I am currently writing my business plan. I have been working in the Administration field as an administrative assistant since I graduated from college in 2000. My question to you is: does one need to enroll in a specialed training to persue a career in this profession. –PV
Depends on what you mean by training. Are we talking about skills training or business education?
As far as skills, you don’t necessarily need training to go into the administrative support business. If you feel you have the background and the skill level that qualifies you to do this work, then go for it. You’re going to be acquiring new skills and improving upon others all the time and as you work with more and more clients.
Of course, skills training is never a bad idea. Anytime you can improve your skills or your business knowledge, that’s only going to increase your value to clients. And this is a competitive market. Clients won’t shell out their hard-earned money to folks who don’t have a masterful, professional level of administrative skill and know-how. If you have little or no skill level, you’re going to have a very difficult time in this business.

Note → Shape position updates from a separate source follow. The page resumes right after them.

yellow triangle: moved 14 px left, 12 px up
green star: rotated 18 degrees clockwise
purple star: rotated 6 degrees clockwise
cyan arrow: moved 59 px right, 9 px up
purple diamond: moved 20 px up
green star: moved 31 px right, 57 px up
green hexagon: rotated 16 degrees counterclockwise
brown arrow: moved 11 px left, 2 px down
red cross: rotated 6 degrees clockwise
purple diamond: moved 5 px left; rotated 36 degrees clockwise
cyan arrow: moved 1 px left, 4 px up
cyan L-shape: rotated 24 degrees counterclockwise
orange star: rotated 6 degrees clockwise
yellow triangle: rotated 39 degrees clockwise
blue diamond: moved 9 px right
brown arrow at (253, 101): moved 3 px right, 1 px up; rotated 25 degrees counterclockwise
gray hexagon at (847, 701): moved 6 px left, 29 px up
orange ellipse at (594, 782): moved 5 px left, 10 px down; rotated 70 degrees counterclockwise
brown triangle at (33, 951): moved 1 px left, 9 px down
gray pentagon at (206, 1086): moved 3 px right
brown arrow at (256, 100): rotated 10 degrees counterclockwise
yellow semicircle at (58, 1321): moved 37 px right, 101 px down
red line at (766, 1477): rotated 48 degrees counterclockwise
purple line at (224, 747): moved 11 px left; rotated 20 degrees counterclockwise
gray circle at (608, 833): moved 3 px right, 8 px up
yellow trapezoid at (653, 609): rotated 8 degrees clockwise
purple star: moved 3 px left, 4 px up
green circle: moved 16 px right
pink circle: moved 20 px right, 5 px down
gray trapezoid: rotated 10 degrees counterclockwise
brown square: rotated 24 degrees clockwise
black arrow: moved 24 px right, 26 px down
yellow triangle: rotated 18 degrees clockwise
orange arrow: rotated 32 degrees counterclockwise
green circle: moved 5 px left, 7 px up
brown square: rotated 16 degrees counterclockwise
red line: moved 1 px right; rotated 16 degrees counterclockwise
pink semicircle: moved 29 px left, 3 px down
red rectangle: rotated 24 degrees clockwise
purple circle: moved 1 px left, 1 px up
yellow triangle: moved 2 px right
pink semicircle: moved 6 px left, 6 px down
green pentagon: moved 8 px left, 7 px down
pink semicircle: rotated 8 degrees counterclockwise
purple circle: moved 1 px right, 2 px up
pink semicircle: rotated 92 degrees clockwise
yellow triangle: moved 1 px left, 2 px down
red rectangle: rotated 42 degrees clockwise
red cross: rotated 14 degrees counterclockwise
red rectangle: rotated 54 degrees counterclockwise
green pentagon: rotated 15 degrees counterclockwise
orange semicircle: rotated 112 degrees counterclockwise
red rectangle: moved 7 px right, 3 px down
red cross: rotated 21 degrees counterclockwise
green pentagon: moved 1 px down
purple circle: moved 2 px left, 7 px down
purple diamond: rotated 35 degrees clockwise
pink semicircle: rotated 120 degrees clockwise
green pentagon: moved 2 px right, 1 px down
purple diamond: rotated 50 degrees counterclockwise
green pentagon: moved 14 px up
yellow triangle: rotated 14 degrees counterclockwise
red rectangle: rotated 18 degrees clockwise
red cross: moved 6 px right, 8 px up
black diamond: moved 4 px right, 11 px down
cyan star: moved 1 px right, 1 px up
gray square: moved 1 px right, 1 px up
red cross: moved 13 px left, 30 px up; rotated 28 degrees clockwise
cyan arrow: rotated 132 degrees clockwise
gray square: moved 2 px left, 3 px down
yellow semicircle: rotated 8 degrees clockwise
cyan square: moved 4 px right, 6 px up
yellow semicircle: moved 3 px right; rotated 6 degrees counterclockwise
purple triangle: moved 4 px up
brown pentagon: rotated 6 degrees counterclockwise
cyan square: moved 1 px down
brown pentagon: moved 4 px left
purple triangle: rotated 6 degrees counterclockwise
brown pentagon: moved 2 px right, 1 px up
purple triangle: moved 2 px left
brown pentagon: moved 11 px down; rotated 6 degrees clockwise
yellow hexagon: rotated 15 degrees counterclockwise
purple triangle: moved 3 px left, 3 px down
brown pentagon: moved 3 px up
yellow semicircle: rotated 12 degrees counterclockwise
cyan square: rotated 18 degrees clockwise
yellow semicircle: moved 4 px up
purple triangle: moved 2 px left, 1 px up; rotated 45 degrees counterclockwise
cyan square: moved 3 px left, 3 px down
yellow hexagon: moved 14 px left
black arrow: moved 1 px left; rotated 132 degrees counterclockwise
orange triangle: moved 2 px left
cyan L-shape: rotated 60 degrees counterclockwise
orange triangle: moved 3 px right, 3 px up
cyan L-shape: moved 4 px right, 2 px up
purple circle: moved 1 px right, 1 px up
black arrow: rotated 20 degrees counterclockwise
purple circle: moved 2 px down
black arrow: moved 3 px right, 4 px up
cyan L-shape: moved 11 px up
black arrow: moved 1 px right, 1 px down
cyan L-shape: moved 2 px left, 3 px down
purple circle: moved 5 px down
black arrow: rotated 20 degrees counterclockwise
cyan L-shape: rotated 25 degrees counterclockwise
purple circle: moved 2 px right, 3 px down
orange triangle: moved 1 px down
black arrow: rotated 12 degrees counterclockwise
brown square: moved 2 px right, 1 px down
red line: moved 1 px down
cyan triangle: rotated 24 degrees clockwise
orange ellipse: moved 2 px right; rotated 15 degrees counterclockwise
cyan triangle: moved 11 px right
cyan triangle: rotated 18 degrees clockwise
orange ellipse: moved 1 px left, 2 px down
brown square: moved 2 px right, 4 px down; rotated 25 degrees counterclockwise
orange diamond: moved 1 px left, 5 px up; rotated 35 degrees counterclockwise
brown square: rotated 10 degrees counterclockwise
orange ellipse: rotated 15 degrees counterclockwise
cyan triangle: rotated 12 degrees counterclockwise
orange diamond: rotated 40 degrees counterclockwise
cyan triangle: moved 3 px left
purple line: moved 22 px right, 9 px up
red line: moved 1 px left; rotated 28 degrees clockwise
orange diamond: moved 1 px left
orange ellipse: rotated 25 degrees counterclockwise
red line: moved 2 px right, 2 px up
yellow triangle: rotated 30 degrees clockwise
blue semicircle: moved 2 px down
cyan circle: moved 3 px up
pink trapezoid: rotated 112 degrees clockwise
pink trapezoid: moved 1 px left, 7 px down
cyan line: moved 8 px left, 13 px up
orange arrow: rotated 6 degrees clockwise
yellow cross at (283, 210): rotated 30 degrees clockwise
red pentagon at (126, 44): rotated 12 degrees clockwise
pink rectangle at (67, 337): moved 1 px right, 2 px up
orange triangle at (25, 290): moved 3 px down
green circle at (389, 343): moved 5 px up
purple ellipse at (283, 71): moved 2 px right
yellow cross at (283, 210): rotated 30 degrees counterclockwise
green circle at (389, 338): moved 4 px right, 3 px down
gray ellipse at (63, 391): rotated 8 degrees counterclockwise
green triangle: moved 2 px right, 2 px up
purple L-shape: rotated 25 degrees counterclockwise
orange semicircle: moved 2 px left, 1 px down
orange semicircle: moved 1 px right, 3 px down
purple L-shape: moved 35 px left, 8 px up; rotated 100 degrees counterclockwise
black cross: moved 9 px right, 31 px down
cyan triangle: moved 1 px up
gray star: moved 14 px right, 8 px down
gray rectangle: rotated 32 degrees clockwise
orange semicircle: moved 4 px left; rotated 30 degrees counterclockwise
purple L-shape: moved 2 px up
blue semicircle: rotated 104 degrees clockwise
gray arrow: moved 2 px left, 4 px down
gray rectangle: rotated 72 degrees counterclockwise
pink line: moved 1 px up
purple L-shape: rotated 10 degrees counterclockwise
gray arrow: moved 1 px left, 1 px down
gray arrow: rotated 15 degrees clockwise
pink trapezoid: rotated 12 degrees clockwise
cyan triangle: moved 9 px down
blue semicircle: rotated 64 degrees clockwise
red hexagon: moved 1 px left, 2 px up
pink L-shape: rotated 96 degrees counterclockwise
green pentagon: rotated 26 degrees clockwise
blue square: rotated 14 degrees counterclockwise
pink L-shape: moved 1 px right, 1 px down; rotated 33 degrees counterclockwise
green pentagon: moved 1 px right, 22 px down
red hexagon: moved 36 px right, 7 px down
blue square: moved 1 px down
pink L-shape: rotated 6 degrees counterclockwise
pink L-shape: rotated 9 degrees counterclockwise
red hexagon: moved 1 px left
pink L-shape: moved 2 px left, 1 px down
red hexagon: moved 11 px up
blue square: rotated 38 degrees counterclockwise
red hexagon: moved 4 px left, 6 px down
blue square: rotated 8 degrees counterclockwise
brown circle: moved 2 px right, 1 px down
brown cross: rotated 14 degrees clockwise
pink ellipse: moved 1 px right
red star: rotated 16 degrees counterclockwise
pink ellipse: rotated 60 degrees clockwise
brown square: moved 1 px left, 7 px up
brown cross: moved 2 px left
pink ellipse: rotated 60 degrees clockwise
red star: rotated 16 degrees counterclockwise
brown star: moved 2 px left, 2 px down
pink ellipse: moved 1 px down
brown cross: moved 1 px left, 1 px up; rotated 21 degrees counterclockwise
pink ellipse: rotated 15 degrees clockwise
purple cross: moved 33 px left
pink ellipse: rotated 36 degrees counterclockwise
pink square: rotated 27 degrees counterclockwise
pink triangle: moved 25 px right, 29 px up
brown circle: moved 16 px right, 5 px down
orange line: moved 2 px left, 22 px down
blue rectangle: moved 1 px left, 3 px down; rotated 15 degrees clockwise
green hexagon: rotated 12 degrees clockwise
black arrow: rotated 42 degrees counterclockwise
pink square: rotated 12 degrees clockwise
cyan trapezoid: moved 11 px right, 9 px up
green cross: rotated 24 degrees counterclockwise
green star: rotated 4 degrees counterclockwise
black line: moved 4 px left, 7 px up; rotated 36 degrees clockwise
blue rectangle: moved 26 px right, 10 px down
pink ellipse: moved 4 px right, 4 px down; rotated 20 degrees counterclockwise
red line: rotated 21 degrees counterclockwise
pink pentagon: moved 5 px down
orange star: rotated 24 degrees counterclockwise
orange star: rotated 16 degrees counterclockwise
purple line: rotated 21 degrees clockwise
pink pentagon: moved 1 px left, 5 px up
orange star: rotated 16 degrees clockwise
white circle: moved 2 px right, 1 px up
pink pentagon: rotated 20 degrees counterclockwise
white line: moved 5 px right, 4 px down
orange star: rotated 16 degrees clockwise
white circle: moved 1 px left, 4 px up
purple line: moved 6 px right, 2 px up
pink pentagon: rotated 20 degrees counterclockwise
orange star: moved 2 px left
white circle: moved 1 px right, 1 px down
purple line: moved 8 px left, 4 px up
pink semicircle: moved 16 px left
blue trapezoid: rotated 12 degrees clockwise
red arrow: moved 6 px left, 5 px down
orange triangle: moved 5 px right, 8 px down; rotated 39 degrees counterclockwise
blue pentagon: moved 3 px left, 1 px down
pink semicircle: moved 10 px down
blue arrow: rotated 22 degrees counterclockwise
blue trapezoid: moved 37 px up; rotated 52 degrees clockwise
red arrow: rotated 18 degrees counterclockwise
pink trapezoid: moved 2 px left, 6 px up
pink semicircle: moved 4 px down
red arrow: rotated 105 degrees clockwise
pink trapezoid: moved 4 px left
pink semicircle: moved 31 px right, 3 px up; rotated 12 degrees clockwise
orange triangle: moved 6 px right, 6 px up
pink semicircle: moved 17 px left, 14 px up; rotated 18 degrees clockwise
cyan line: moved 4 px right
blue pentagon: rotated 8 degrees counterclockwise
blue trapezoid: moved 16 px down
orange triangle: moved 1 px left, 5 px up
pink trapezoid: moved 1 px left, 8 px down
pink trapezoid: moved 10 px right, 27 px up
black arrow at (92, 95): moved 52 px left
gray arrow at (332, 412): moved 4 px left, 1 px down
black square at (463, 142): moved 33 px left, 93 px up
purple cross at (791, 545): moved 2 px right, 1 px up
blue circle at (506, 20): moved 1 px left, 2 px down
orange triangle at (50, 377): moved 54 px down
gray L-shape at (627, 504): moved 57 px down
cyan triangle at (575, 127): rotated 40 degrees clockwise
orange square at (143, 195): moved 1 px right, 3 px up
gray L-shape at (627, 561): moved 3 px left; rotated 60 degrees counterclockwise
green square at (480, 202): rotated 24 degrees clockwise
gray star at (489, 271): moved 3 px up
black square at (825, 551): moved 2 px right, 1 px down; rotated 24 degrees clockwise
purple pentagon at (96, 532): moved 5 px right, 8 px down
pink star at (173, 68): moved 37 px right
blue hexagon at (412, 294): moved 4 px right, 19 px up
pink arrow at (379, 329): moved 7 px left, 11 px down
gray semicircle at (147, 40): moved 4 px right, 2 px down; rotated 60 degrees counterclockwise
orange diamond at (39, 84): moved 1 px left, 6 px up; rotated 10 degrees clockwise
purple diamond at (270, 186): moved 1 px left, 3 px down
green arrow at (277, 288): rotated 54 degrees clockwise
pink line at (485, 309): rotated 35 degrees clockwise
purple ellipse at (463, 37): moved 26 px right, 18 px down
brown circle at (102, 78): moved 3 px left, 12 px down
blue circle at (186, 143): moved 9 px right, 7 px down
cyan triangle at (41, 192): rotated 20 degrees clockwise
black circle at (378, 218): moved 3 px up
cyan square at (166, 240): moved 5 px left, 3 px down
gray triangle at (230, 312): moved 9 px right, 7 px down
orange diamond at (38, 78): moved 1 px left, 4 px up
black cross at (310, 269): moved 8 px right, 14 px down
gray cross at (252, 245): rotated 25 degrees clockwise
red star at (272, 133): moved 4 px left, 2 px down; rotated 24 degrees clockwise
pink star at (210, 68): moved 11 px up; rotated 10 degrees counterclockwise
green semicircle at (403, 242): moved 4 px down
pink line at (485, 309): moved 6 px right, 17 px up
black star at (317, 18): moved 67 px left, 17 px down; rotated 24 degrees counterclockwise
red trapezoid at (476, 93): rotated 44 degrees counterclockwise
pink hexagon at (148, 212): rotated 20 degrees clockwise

Now, I do want to point something out to your attention because it’s going to be critical to your success in this industry. Spelling, grammar punctuation… all of it is very, very important.
I notice in your question, you have what I presume is a typo (“specialed”), an incorrect capitalization (“Administration”) and a misspelling (“persue”). I’m personally not concerned so much with a typo here and there. That happens to the best of us. We’re not perfect and we’re not robots. We can check and double-check our work and still miss one or two occasionally.
However, grammar, spelling, punctuation, proper capitalization… those things are critical because it indicates a level of literacy that is going to be important in everything you do as an administrative support provider and business owner.
Your work and skills are a reflection on you and your business as well as on your clients when you are working on their behalf. There is simply no room for a less than stellar command of the written word.
It’s important because: a) clients don’t want the work you do for them to have these kinds of errors, and b) everything you write and type is a reflection of your competence.
If you don’t demonstrate competence in all that you do, it’s going to cast you in an unprofessional/unskilled light and undermine your ability to establish trust and confidence in your would-be clients.
Clients will see these errors and assume that the work you do for them is going to be subject to typos, misspellings and incorrect usage.
So if written (and oral, for that matter) communication is where you lack proficiency, then I would definitely encourage you to do whatever you need to do to improve in that area.
What most people lack when they enter this profession is business knowledge.
A lot of it you will learn from trial and error in the School of Hard Knocks.
That’s okay. It will be a much longer, harder road, but you will learn some very important, valuable business skills and lessons from those kind of experiences.
You will learn some good things from your colleagues who have been in business longer.
At the same time, you will also learn some not so good things from people who don’t have any more knowledge or experience in business than you do, nor achieved any kind of track record of established business and financial success, but seem to think that their opinion or guesses somehow qualify as smart business advice.
So be smart about who you take advice from. Try not to be the blind person following other blind people.